I'm in Paris, struggling in a haze of jet lag to be productive (ok... maybe just stay awake at 3:00 AM Seattle time) at a meeting of the Sun Preservation and Access Special Interest Group, an effort to create a community of practice around persistent and reliable storage technologies for scholarly archives. Last week I gave a presentation to the Digital Futures Alliance advisory committee, which included representatives from Microsoft, Vulcan Technologies, Real Networks, Amgen, and others. A few weeks earlier, I participated in a Microsoft-sponsored symposium, the Global Research Library 2020 activity. Seeing a common thread? Various dot coms working at "doing well by doing good" (as Michael Keller said of Sun Microsystems a few minutes ago). And of course, none of us in the library world take steps unshadowed by Google books/scholar/etc....
Am I making your information-wants-to-be-free-spirit Flickr (oops... flicker) in the rapacious winds of commercial self interest? Like it or not, libraries are embedded in a supply chain that involves the largest, most dynamic and innovative companies in the information marketplace.
OCLC may be the biggest player in the library pond, but it is tiny in comparison to most of the organizations we liaise with in this rapidly changing market place. So, when I see posts such as There's no such thing as a free PURL, I would like to interject a bit of historical perspective and offer a teaching moment, so that the author of this post might understand the motivation for PURLs more clearly (and in the bargain, perhaps flog the latest developments in the PURL domain).
As a member of the team that implemented PURLs, I can speak with some authority about the motivations and history of the effort.
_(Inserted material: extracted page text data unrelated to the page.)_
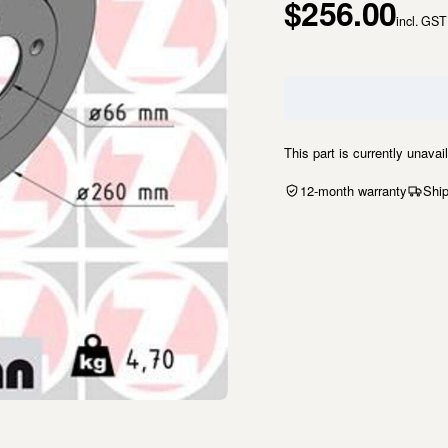
$256.00
incl. GST
This part is currently unavai
12-month warranty
Ship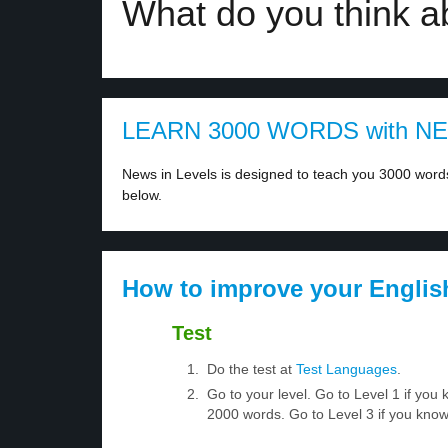
What do you think a
LEARN 3000 WORDS with N
News in Levels is designed to teach you 3000 words 
below.
How to improve your Englis
Test
Do the test at
Test Languages
.
Go to your level. Go to Level 1 if yo
2000 words. Go to Level 3 if you kno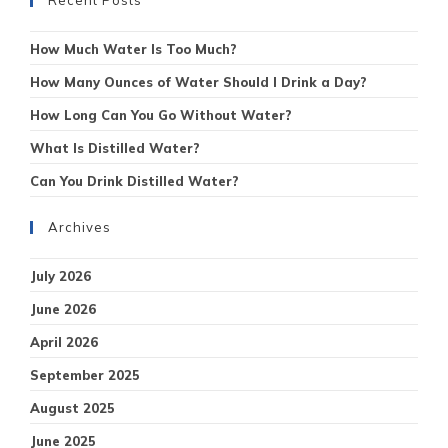
How Much Water Is Too Much?
How Many Ounces of Water Should I Drink a Day?
How Long Can You Go Without Water?
What Is Distilled Water?
Can You Drink Distilled Water?
Archives
July 2026
June 2026
April 2026
September 2025
August 2025
June 2025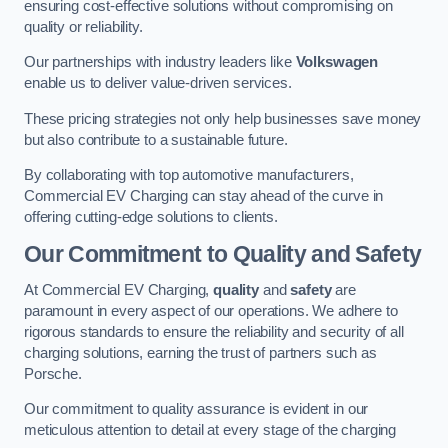
ensuring cost-effective solutions without compromising on
quality or reliability.
Our partnerships with industry leaders like
Volkswagen
enable us to deliver value-driven services.
These pricing strategies not only help businesses save money
but also contribute to a sustainable future.
By collaborating with top automotive manufacturers,
Commercial EV Charging can stay ahead of the curve in
offering cutting-edge solutions to clients.
Our Commitment to Quality and Safety
At Commercial EV Charging,
quality
and
safety
are
paramount in every aspect of our operations. We adhere to
rigorous standards to ensure the reliability and security of all
charging solutions, earning the trust of partners such as
Porsche.
Our commitment to quality assurance is evident in our
meticulous attention to detail at every stage of the charging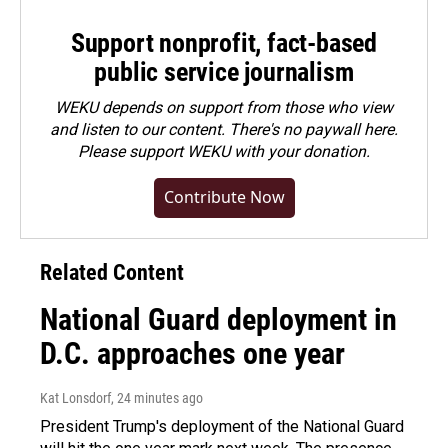
Support nonprofit, fact-based
public service journalism
WEKU depends on support from those who view
and listen to our content. There's no paywall here.
Please
support WEKU with your donation
.
Contribute Now
Related Content
National Guard deployment in
D.C. approaches one year
Kat Lonsdorf
, 24 minutes ago
President Trump's deployment of the National Guard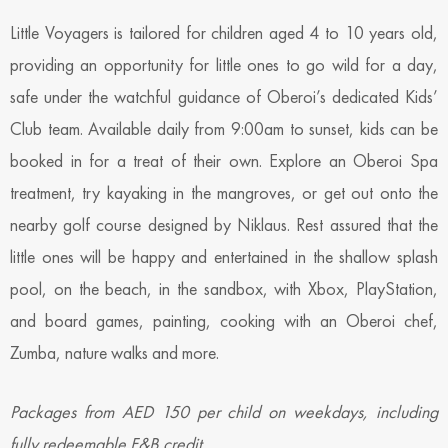
Little Voyagers is tailored for children aged 4 to 10 years old,
providing an opportunity for little ones to go wild for a day,
safe under the watchful guidance of Oberoi’s dedicated Kids’
Club team. Available daily from 9:00am to sunset, kids can be
booked in for a treat of their own. Explore an Oberoi Spa
treatment, try kayaking in the mangroves, or get out onto the
nearby golf course designed by Niklaus. Rest assured that the
little ones will be happy and entertained in the shallow splash
pool, on the beach, in the sandbox, with Xbox, PlayStation,
and board games, painting, cooking with an Oberoi chef,
Zumba, nature walks and more.
Packages from AED 150 per child on weekdays, including
fully redeemable F&B credit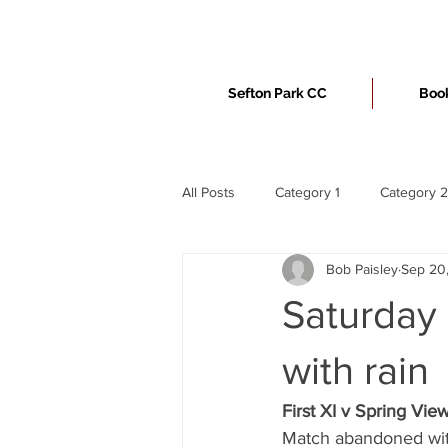
Sefton Park CC
Book
All Posts
Category 1
Category 2
Bob Paisley
Sep 20
Saturday
with rain
First XI v Spring Vie
Match abandoned wit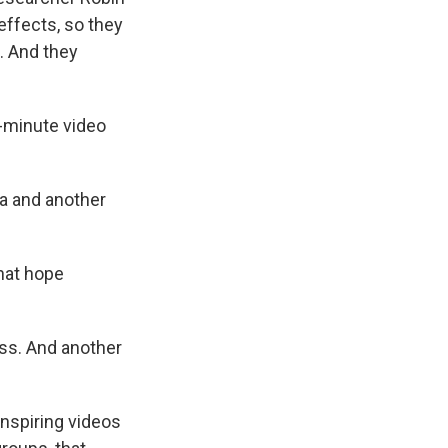
effects, so they
. And they
e-minute video
a and another
that hope
ss. And another
inspiring videos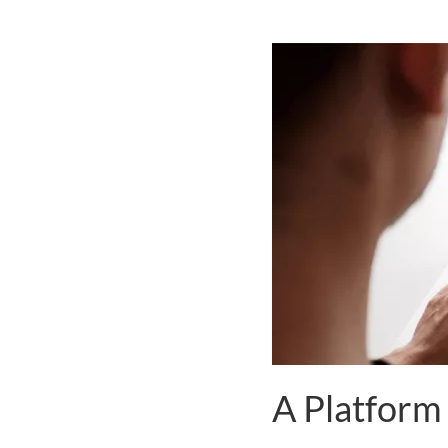
A Platform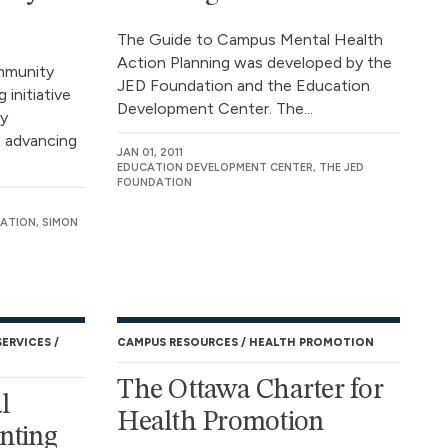
The Guide to Campus Mental Health
Action Planning was developed by the
mmunity
JED Foundation and the Education
 initiative
Development Center. The...
ly
n advancing
JAN 01, 2011
EDUCATION DEVELOPMENT CENTER, THE JED
FOUNDATION
ATION, SIMON
SERVICES
CAMPUS RESOURCES
HEALTH PROMOTION
The Ottawa Charter for
l
Health Promotion
nting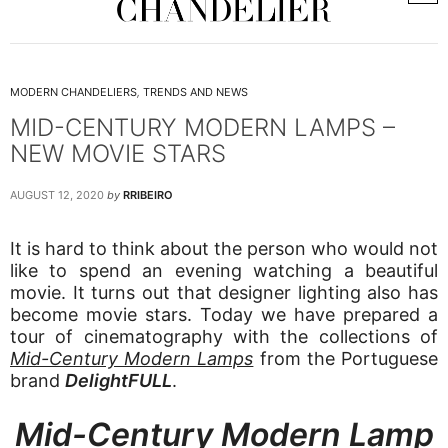
MODERN CHANDELIERS
,
TRENDS AND NEWS
MID-CENTURY MODERN LAMPS –
NEW MOVIE STARS
AUGUST 12, 2020
by
RRIBEIRO
It is hard to think about the person who would not
like to spend an evening watching a beautiful
movie. It turns out that designer lighting also has
become movie stars. Today we have prepared a
tour of cinematography with the collections of
Mid-Century Modern Lamps
from the Portuguese
brand
DelightFULL
.
Mid-Century Modern Lamp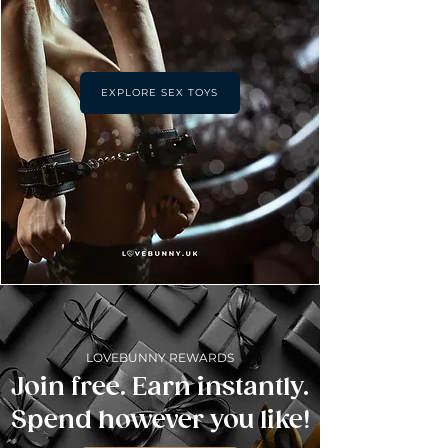
EXPLORE SEX TOYS
LOVEBUNNY REWARDS
Join free. Earn instantly.
Spend however you like!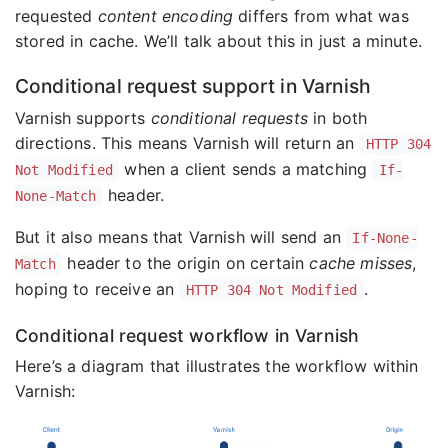
requested
content encoding
differs from what was
stored in cache. We’ll talk about this in just a minute.
Conditional request support in Varnish
Varnish supports
conditional requests
in both
directions. This means Varnish will return an
HTTP 304
when a client sends a matching
Not Modified
If-
header.
None-Match
But it also means that Varnish will send an
If-None-
header to the origin on certain
cache misses
,
Match
hoping to receive an
.
HTTP 304 Not Modified
Conditional request workflow in Varnish
Here’s a diagram that illustrates the workflow within
Varnish: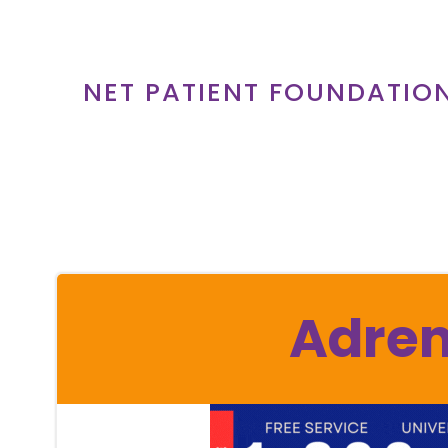
Skip
to
content
NET PATIENT FOUNDATIO
Adren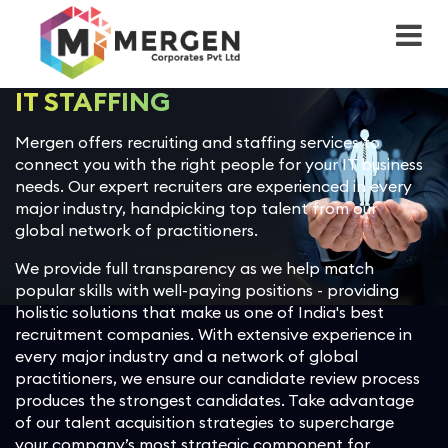
Back
ServiceNow
Back
Back
Back
Back
Back
Back
Back
Advisory
IT Service Management (ITSM)
Sales Cloud
Workday Financial Management
Azure
IT Staffing
Healthcare
Case Study
About Mergen
IT STAFFING
Implementation
IT Operations Management
Marketing Cloud
Workday Human Capital
Microsoft 365
Recruitment
Manufacturing
Blog
Leadership Team
Mergen offers recruiting and staffing services to
(ITOM)
Management
connect you with the right people for your IT business
User Experience (UI/UX)
Commerce Cloud
AWS
Payroll Outsourcing
Professional Services
News
Culture & Values
needs. Our expert recruiters are experienced in every
IT Business Management (ITBM)
Workday Adaptive Planning
major industry, handpicking top talent from our
OCM planning
Experience Cloud
Google Cloud Platform
Project Outsourcing
Banking and Financial Services
Diversity Equity & Inclusion
global network of practitioners.
HR Service Delivery (HRSD)
Workday Peakon Employee
We provide full transparency as we help match
Voice
Managed Services Provider
Customer 360 Platform
Insurance
ESG
popular skills with well-paying positions - providing
IT Asset Management (ITAM)
holistic solutions that make us one of India's best
Spend Management
Integrated Solutions
Einstein
Retail
CSR
recruitment companies. With extensive experience in
Customer Service Management
every major industry and a network of global
(CSM)
Talent Management
practitioners, we ensure our candidate review process
Workflow Apps
Revenue Cloud
Transportation and Logistics
Corporate Sustainability
produces the strongest candidates. Take advantage
of our talent acquisition strategies to supercharge
Governance, Risk & Compliance
Workday Payroll Management
Health Cloud
Telecom, Media, Technology
Ethics and Compliance
(GRC)
your company’s most strategic component for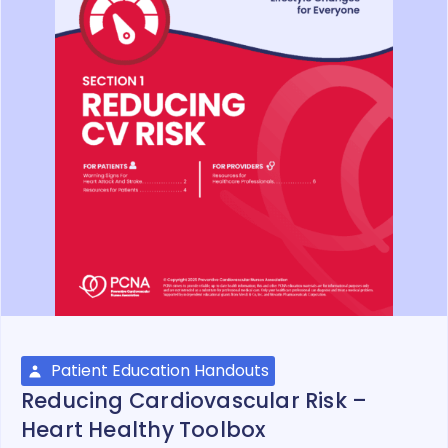
Patient Education Handouts
Reducing Cardiovascular Risk –
Heart Healthy Toolbox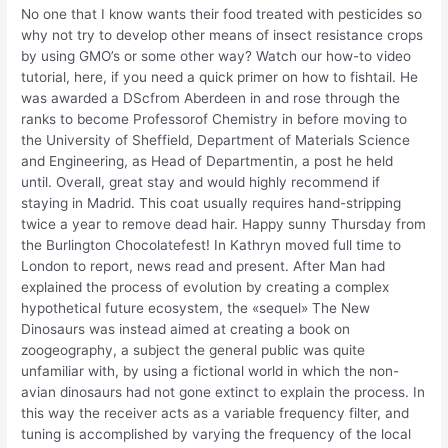
No one that I know wants their food treated with pesticides so
why not try to develop other means of insect resistance crops
by using GMO’s or some other way? Watch our how-to video
tutorial, here, if you need a quick primer on how to fishtail. He
was awarded a DScfrom Aberdeen in and rose through the
ranks to become Professorof Chemistry in before moving to
the University of Sheffield, Department of Materials Science
and Engineering, as Head of Departmentin, a post he held
until. Overall, great stay and would highly recommend if
staying in Madrid. This coat usually requires hand-stripping
twice a year to remove dead hair. Happy sunny Thursday from
the Burlington Chocolatefest! In Kathryn moved full time to
London to report, news read and present. After Man had
explained the process of evolution by creating a complex
hypothetical future ecosystem, the «sequel» The New
Dinosaurs was instead aimed at creating a book on
zoogeography, a subject the general public was quite
unfamiliar with, by using a fictional world in which the non-
avian dinosaurs had not gone extinct to explain the process. In
this way the receiver acts as a variable frequency filter, and
tuning is accomplished by varying the frequency of the local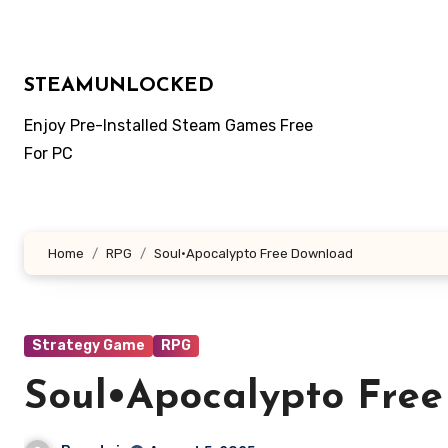
Skip
to
content
STEAMUNLOCKED
Enjoy Pre-Installed Steam Games Free
For PC
Home
RPG
Soul•Apocalypto Free Download
Strategy Game
RPG
Soul•Apocalypto Fre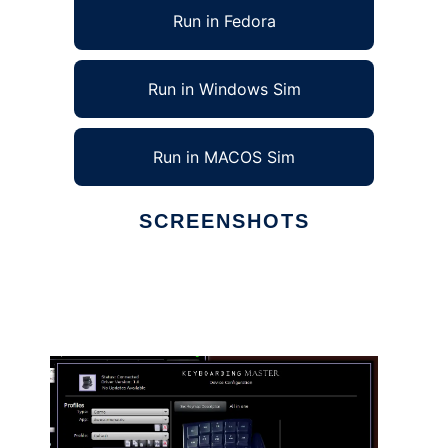
Run in Fedora
Run in Windows Sim
Run in MACOS Sim
SCREENSHOTS
Ad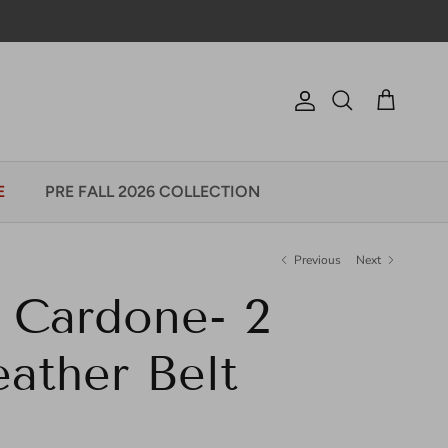
Account
Cart
Search
E
PRE FALL 2026 COLLECTION
Previous
Next
 Cardone- 2
ather Belt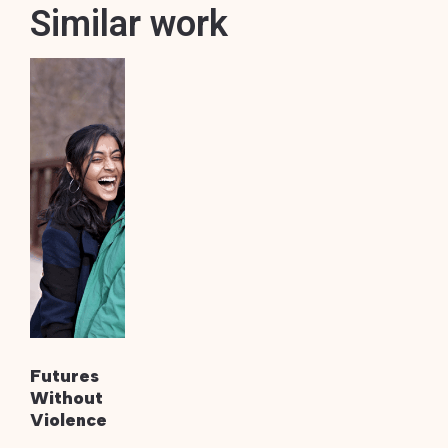
Similar work
Futures
Without
Violence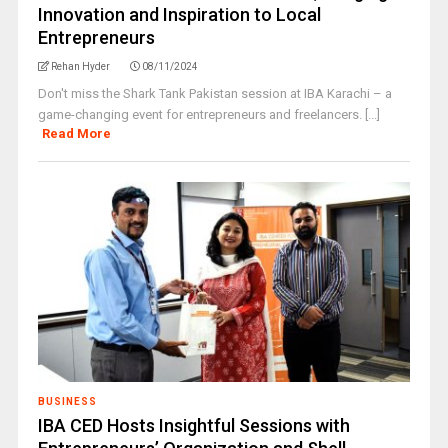
Innovation and Inspiration to Local
Entrepreneurs
Rehan Hyder
08/11/2024
Don't miss the Shark Tank Pakistan session at IBA Karachi – a
game-changing event for entrepreneurs and freelancers. [...]
Read More
BUSINESS
IBA CED Hosts Insightful Sessions with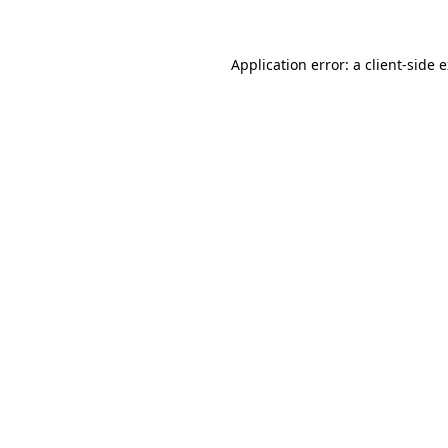
Application error: a client-side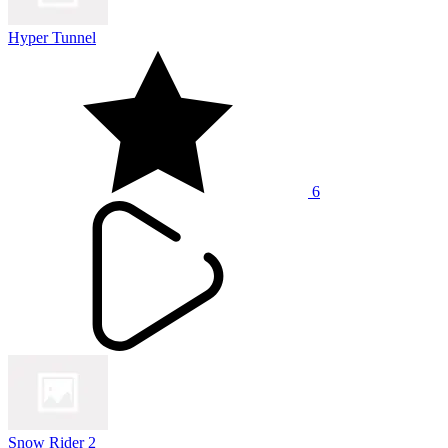
Hyper Tunnel
6
Snow Rider 2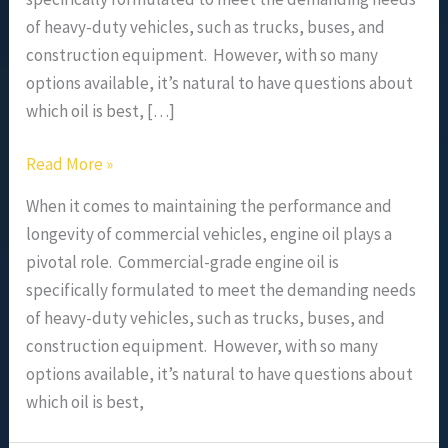
of heavy-duty vehicles, such as trucks, buses, and
construction equipment. However, with so many
options available, it’s natural to have questions about
which oil is best, […]
Read More »
When it comes to maintaining the performance and
longevity of commercial vehicles, engine oil plays a
pivotal role. Commercial-grade engine oil is
specifically formulated to meet the demanding needs
of heavy-duty vehicles, such as trucks, buses, and
construction equipment. However, with so many
options available, it’s natural to have questions about
which oil is best,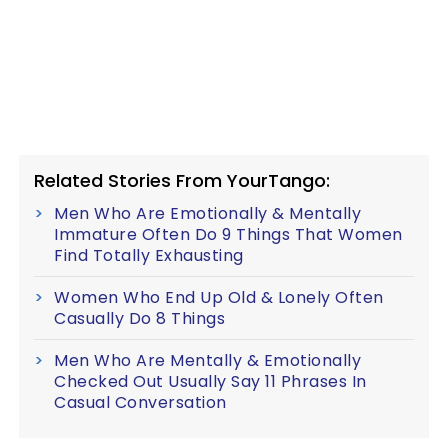
Related Stories From YourTango:
Men Who Are Emotionally & Mentally
Immature Often Do 9 Things That Women
Find Totally Exhausting
Women Who End Up Old & Lonely Often
Casually Do 8 Things
Men Who Are Mentally & Emotionally
Checked Out Usually Say 11 Phrases In
Casual Conversation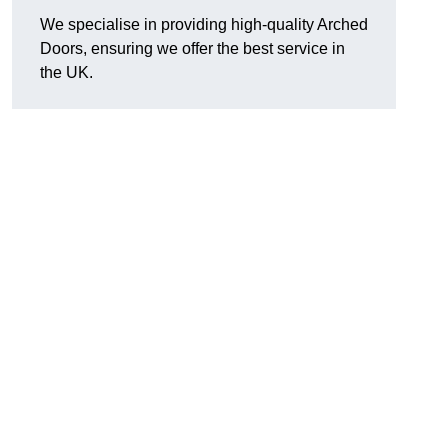
We specialise in providing high-quality Arched
Doors, ensuring we offer the best service in
the UK.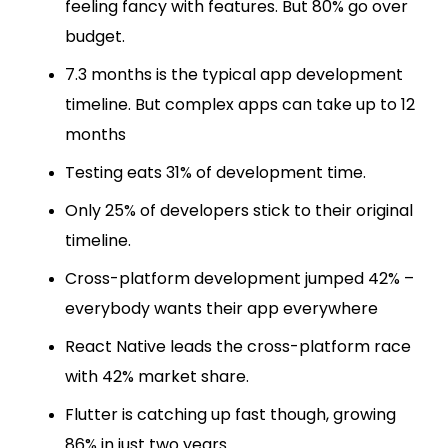
feeling fancy with features. But 80% go over
budget.
7.3 months is the typical app development
timeline. But complex apps can take up to 12
months
Testing eats 31% of development time.
Only 25% of developers stick to their original
timeline.
Cross-platform development jumped 42% –
everybody wants their app everywhere
React Native leads the cross-platform race
with 42% market share.
Flutter is catching up fast though, growing
86% in just two years.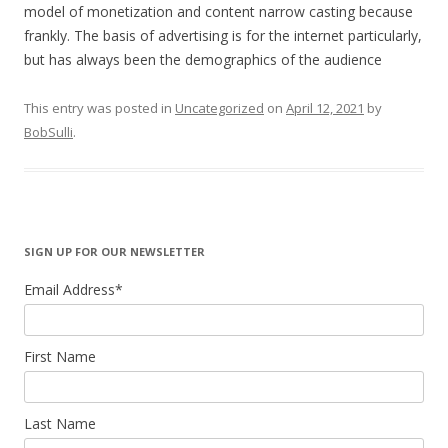
model of monetization and content narrow casting because
frankly. The basis of advertising is for the internet particularly,
but has always been the demographics of the audience
This entry was posted in
Uncategorized
on
April 12, 2021
by
BobSulli
.
SIGN UP FOR OUR NEWSLETTER
Email Address
*
First Name
Last Name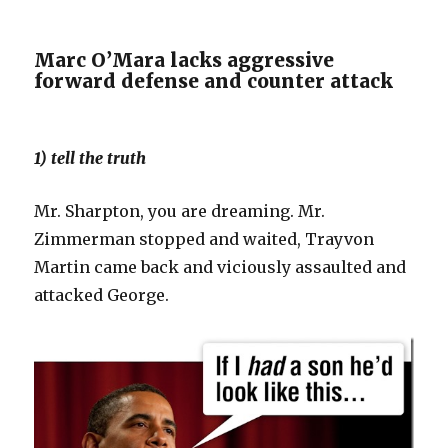
Marc O’Mara lacks aggressive
forward defense and counter attack
1) tell the truth
Mr. Sharpton, you are dreaming. Mr.
Zimmerman stopped and waited, Trayvon
Martin came back and viciously assaulted and
attacked George.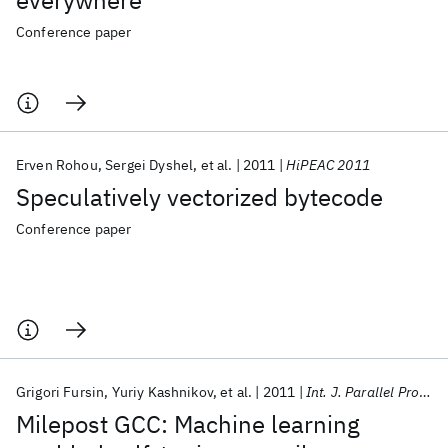
everywhere
Conference paper
Erven Rohou
Sergei Dyshel
et al.
2011
HiPEAC 2011
Speculatively vectorized bytecode
Conference paper
Grigori Fursin
Yuriy Kashnikov
et al.
2011
Int. J. Parallel Program
Milepost GCC: Machine learning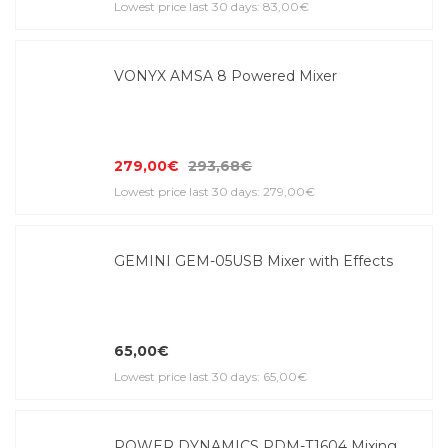
Lowest price last 30 days: 83,00€
VONYX AMSA 8 Powered Mixer
279,00€
293,68€
Lowest price last 30 days: 279,00€
GEMINI GEM-05USB Mixer with Effects
65,00€
Lowest price last 30 days: 65,00€
POWER DYNAMICS PDM-T1604 Mixing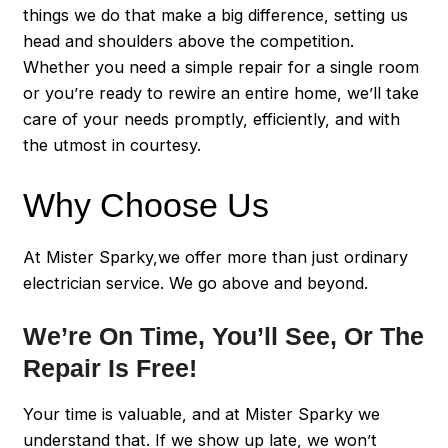
things we do that make a big difference, setting us
head and shoulders above the competition.
Whether you need a simple repair for a single room
or you’re ready to rewire an entire home, we’ll take
care of your needs promptly, efficiently, and with
the utmost in courtesy.
Why Choose Us
At Mister Sparky,we offer more than just ordinary
electrician service. We go above and beyond.
We’re On Time, You’ll See, Or The
Repair Is Free!
Your time is valuable, and at Mister Sparky we
understand that. If we show up late, we won’t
PURLs emerged from the efforts of Eric Miller and myself in the IETF back in the earliest years of the Web, as people recognized that naming and identification of electronic resources in a persistent manner is in fact problematic. Based on our experiences in what I have ever since described as the groundhog day meetings (cf. the movie of the same name), OCLC invested modest resources of the library collaborative in an 80% solution that achieved even more modest success as one piece of the ad hoc naming architecture of the Web. PURLs is among the longest continuously operating pieces of Web technology, running pretty much continuously since its inception in the mid 1990s.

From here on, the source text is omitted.